- Task description -
Write out the records once more, exactly, and keep any image out.

[Data items]
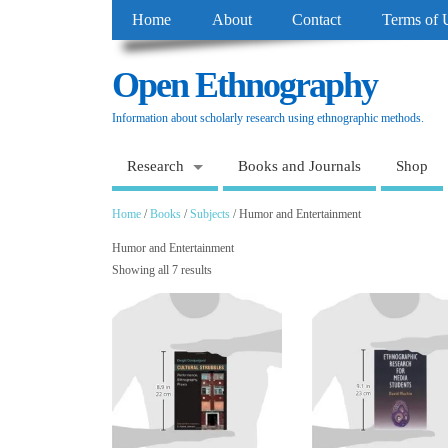
Home
About
Contact
Terms of 
Open Ethnography
Information about scholarly research using ethnographic methods.
Research
Books and Journals
Shop
Home
/
Books
/
Subjects
/ Humor and Entertainment
Humor and Entertainment
Showing all 7 results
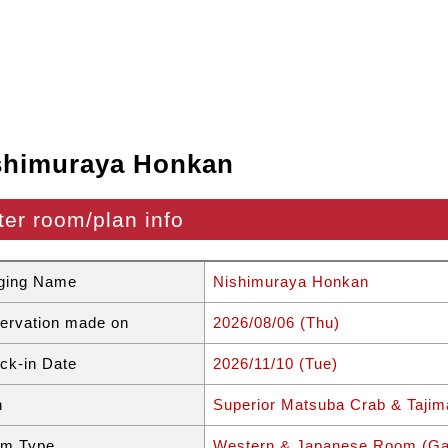
shimuraya Honkan
ter room/plan info
ging Name
Nishimuraya Honkan
ervation made on
2026/08/06 (Thu)
ck-in Date
2026/11/10 (Tue)
n
Superior Matsuba Crab & Tajim
m Type
Western & Japanese Room (Ga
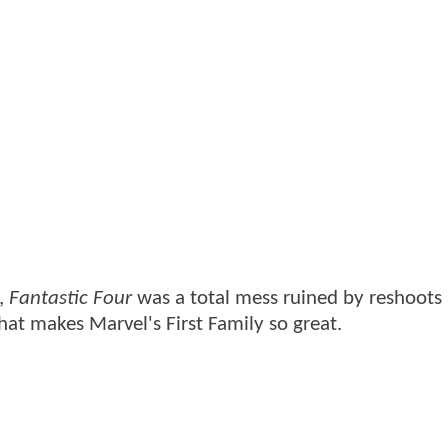
e,
Fantastic Four
was a total mess ruined by reshoots
at makes Marvel's First Family so great.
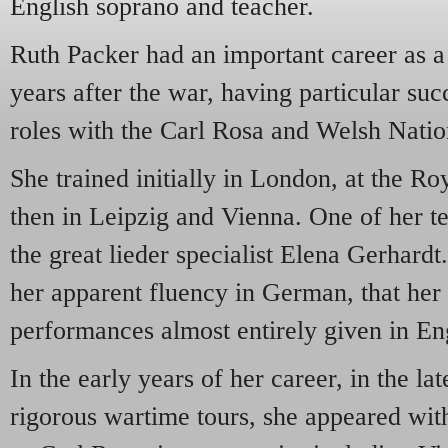
English soprano and teacher.
Ruth Packer had an important career as a
years after the war, having particular suc
roles with the Carl Rosa and Welsh Nati
She trained initially in London, at the 
then in Leipzig and Vienna. One of her 
the great lieder specialist Elena Gerhardt
her apparent fluency in German, that her 
performances almost entirely given in En
In the early years of her career, in the lat
rigorous wartime tours, she appeared with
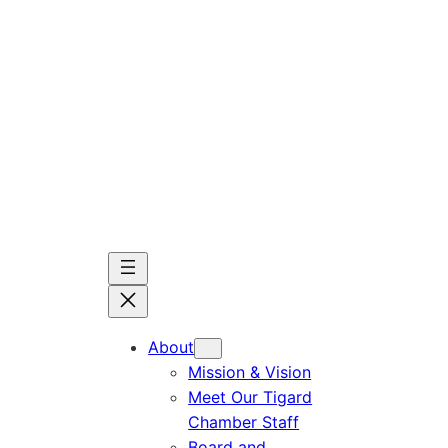
Skip
to
content
About
Mission & Vision
Meet Our Tigard
Chamber Staff
Board and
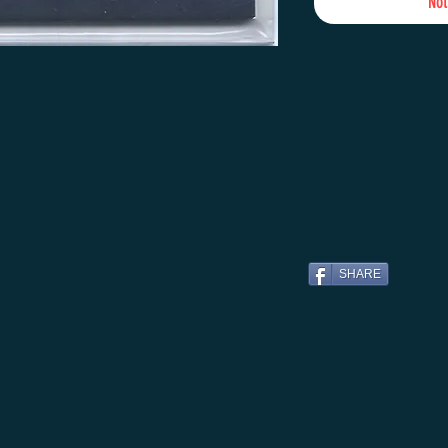
Not
SHARE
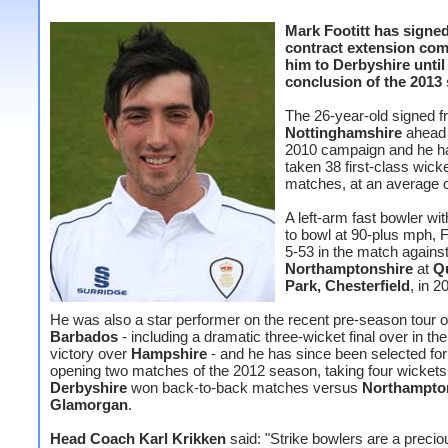
Mark Footitt has signed
contract extension com
him to Derbyshire until
conclusion of the 2013
The 26-year-old signed 
Nottinghamshire
ahead 
2010 campaign and he h
taken 38 first-class wicke
matches, at an average o
A left-arm fast bowler with
to bowl at 90-plus mph, F
5-53 in the match agains
Northamptonshire
at
Q
Park, Chesterfield
, in 2
He was also a star performer on the recent pre-season tour o
Barbados
- including a dramatic three-wicket final over in th
victory over
Hampshire
- and he has since been selected for
opening two matches of the 2012 season, taking four wickets
Derbyshire
won back-to-back matches versus
Northampto
Glamorgan
.
Head Coach Karl Krikken
said: "Strike bowlers are a precio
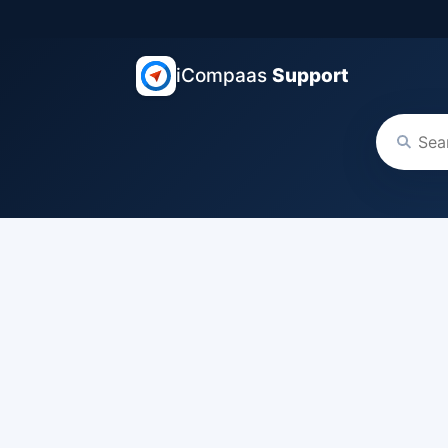
iCompaas
Support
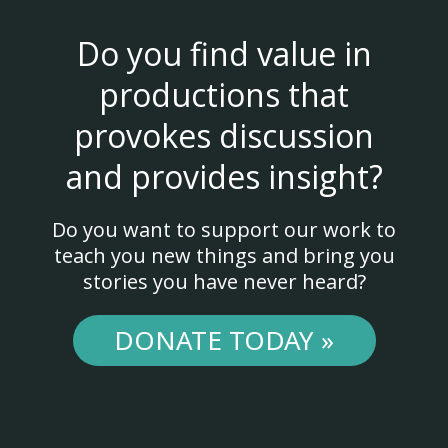
Do you find value in
productions that
provokes discussion
and provides insight?
Do you want to support our work to
teach you new things and bring you
stories you have never heard?
DONATE TODAY »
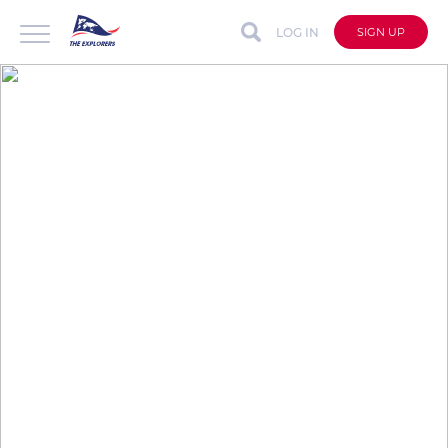
LOG IN
SIGN UP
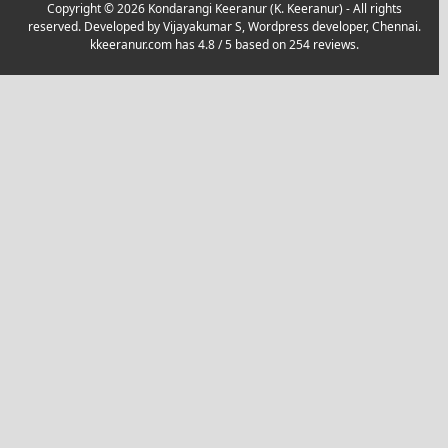
Copyright © 2026 Kondarangi Keeranur (K. Keeranur) - All rights
reserved. Developed by
Vijayakumar S, Wordpress developer, Chennai.
kkeeranur.com
has
4.8
/ 5 based on
254
reviews.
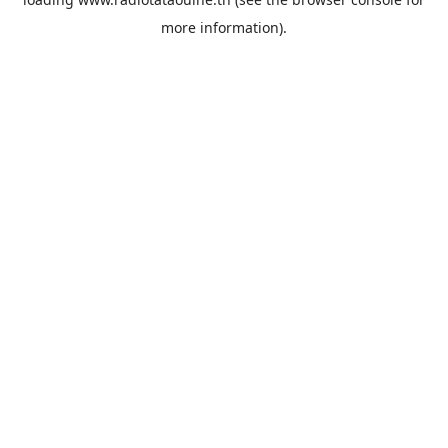
more information).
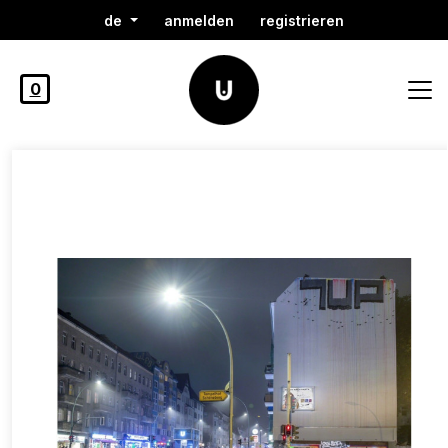
de
anmelden
registrieren
0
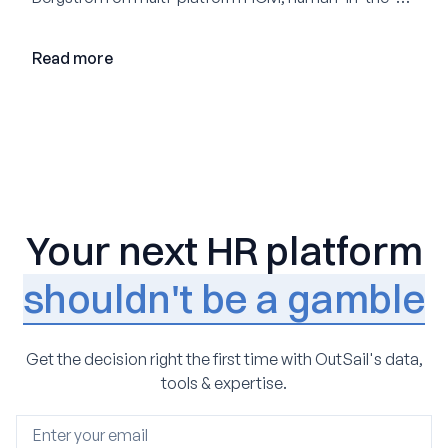
loop AI, and why expertise may become even more
valuable in the age of agents.
Read more
Your next HR platform
shouldn't be a gamble
Get the decision right the first time with OutSail's data,
tools & expertise.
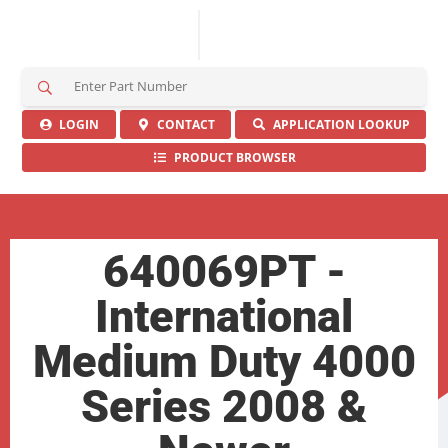
S
e
a
LOGIN
CONTACT
APPLICATION LOOKUP
r
PRODUCT BROWSER
c
h
H
e
r
640069PT -
e
International
Medium Duty 4000
Series 2008 &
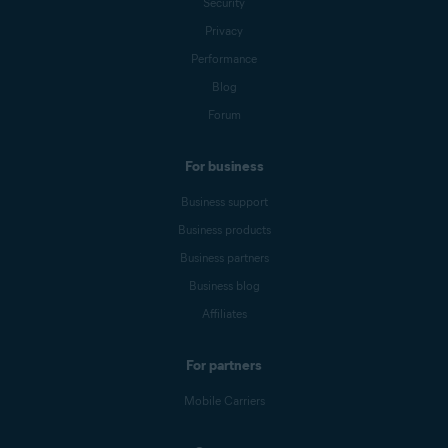
Security
Privacy
Performance
Blog
Forum
For business
Business support
Business products
Business partners
Business blog
Affiliates
For partners
Mobile Carriers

- Your solution -
Home
About
Contact
Terms of 
Open Ethnography
Information about scholarly research using ethnographic methods.
Research
Books and Journals
Shop
Home
/
Books
/
Subjects
/ Humor and Entertainment
Humor and Entertainment
Showing all 7 results
shimuraya Honkan
ter room/plan info
ging Name
Nishimuraya Honkan
ervation made on
2026/08/06 (Thu)
ck-in Date
2026/11/10 (Tue)
n
Superior Matsuba Crab & Tajim
m Type
Western & Japanese Room (Ga
e,
Fantastic Four
was a total mess ruined by reshoots
at makes Marvel's First Family so great.
English soprano and teacher.
Ruth Packer had an important career as a
years after the war, having particular suc
roles with the Carl Rosa and Welsh Nati
She trained initially in London, at the 
then in Leipzig and Vienna. One of her 
the great lieder specialist Elena Gerhardt
her apparent fluency in German, that her 
performances almost entirely given in En
In the early years of her career, in the lat
rigorous wartime tours, she appeared with
Skip
to
content
About
Mission & Vision
Meet Our Tigard
Chamber Staff
Board and
Not
SHARE
Mark Footitt has signed
contract extension com
him to Derbyshire until
conclusion of the 2013
The 26-year-old signed 
Nottinghamshire
ahead 
2010 campaign and he h
taken 38 first-class wicke
matches, at an average o
A left-arm fast bowler with
to bowl at 90-plus mph, F
5-53 in the match agains
Northamptonshire
at
Q
Park, Chesterfield
, in 2
He was also a star performer on the recent pre-season tour o
Barbados
- including a dramatic three-wicket final over in th
victory over
Hampshire
- and he has since been selected for
opening two matches of the 2012 season, taking four wickets
Derbyshire
won back-to-back matches versus
Northampto
Glamorgan
.
Head Coach Karl Krikken
said: "Strike bowlers are a precio
iCompaas
Support
Do you find value in
productions that
provokes discussion
and provides insight?
Do you want to support our work to
teach you new things and bring you
stories you have never heard?
DONATE TODAY »
LOG IN
SIGN UP
Copyright © 2026 Kondarangi Keeranur (K. Keeranur) - All rights
reserved. Developed by
Vijayakumar S, Wordpress developer, Chennai.
kkeeranur.com
has
4.8
/ 5 based on
254
reviews.
more information).
de
anmelden
registrieren
0
loop AI, and why expertise may become even more
valuable in the age of agents.
Read more
Your next HR platform
shouldn't be a gamble
Get the decision right the first time with OutSail's data,
tools & expertise.
S
e
a
LOGIN
CONTACT
APPLICATION LOOKUP
r
PRODUCT BROWSER
c
h
H
e
r
640069PT -
e
International
Medium Duty 4000
Series 2008 &
Security
Privacy
Performance
Blog
Forum
For business
Business support
Business products
Business partners
Business blog
Affiliates
For partners
Mobile Carriers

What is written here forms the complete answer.